O instituto do contempt of court significa o desrespeito de alguém para com a

autoridade do órgão judicial, podendo derivar tanto de uma ação quanto de uma omissão.

Significa, em verdade, uma afronta ao povo e à dignidade da jurisdição, a qual não pode ser

tolerada, devendo, sim, ser punida exemplarmente.

O contempt of court é dividido, no sistema norte-americano, em civil ou

criminal. Diz-se que é civil, quando o ato de desacato é voltado a prejudicar o adversário, isto

é, quando fulcrado em resistir à satisfação do direito alheio; é criminal, quando destinado

prioritariamente a prejudicar a atuação jurisdicional, denegrindo a “reputação do juiz ou

tribunal”. Nesses termos, por certo, pode-se verificar o civil contempt no processo penal,

assim como também é possível verificar-se um criminal contempt num processo civil21.

Evidenciada a existência de contempt of court, o juiz tomará as medidas

judiciais que julgar mais acertadas, verificando-se a possibilidade de aplicação de sanções

cujo propósito pode ser coercitivo ou punitivo.

Dentre as sanções que se observam, as multas (as quais não têm limite) se

destacam como as mais efetivas a atingir o resultado desejado. A prisão daquele que se opõe à

decisão judicial, não somente é uma possibilidade, como uma realidade, sendo muito

prestigiada dentro de tal conjuntura jurídica.

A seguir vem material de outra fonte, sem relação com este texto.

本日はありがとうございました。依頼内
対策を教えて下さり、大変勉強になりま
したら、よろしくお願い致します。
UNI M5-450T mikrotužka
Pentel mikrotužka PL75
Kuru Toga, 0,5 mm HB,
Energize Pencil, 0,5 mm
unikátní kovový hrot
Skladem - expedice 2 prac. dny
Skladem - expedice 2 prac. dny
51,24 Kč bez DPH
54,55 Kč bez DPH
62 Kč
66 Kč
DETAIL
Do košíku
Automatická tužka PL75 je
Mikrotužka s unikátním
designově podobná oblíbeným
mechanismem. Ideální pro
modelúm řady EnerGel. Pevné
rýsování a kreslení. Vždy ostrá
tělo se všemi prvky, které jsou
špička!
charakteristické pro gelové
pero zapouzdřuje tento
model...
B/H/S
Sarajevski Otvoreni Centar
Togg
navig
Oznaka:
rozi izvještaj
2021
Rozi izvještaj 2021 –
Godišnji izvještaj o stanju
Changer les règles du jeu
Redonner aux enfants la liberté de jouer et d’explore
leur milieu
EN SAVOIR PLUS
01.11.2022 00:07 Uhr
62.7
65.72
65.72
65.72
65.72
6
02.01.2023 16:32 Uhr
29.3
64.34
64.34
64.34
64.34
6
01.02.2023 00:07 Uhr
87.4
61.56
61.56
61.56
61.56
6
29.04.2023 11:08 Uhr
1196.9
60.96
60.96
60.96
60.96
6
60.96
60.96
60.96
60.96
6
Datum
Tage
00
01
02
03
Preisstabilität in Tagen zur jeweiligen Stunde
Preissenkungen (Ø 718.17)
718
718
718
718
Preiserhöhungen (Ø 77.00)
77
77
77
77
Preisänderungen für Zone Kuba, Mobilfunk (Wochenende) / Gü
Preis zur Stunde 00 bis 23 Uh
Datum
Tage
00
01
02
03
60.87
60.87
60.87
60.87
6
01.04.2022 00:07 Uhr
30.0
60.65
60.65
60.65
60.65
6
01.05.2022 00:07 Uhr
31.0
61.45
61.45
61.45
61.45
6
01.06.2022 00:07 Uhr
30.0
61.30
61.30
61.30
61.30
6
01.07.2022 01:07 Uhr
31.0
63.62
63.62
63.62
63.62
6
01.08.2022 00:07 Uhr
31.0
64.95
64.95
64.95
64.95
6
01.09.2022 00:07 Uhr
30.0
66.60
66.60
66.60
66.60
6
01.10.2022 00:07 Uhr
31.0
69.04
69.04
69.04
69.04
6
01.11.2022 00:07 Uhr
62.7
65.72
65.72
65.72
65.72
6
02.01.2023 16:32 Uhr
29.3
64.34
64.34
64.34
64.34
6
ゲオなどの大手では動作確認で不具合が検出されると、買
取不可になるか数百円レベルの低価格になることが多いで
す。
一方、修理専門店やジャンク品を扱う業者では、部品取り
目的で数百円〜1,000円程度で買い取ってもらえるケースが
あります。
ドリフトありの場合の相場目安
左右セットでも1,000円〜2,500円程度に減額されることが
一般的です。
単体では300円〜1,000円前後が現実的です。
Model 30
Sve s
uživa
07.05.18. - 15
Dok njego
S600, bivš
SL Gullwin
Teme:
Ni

A Suprema Corte norte-americana quanto à legitimidade das punições com

base no contempt of court frisou em voto do Juiz Field

21 Aliás, neste diapasão Araken de Assis leciona: “O contempt criminal consiste na ofensa à dignidade e à autoridade do tribunal ou de seus funcionários, gerando obstáculo ou obstrução ao processo, tornando-o mais moroso. Por via de conseqüência, o ato provocará má reputação do órgão judiciário. Pode ocorrer em processos civis ou penais, independentemente do procedimento concreto adotado. Exibe nítido caráter punitivo, a um só tempo reprimindo o autor da ofensa e dissuadindo a ele ou a outras pessoas de comportamento similar. (...) o contempt civil consiste na omissão de certo comportamento prescrito pelo tribunal, a favor de uma das partes. Em síntese, é o mau comportamento, idôneo a prejudicar, impedir ou frustrar o direito alheio, a exemplo do que acontece com a desobediência a injuction.(...) Legitima-se a parte atingida a requerer a aplicação da respectiva sanção, mas nada inibe a atuação ex officio do juiz” (ASSIS, Araken de. O Contempt Of Court no Direito Brasileiro. Revista de Processo, n° 111. São Paulo, Revista dos Tribunais, julho/setembro de 2003, pág. 18.)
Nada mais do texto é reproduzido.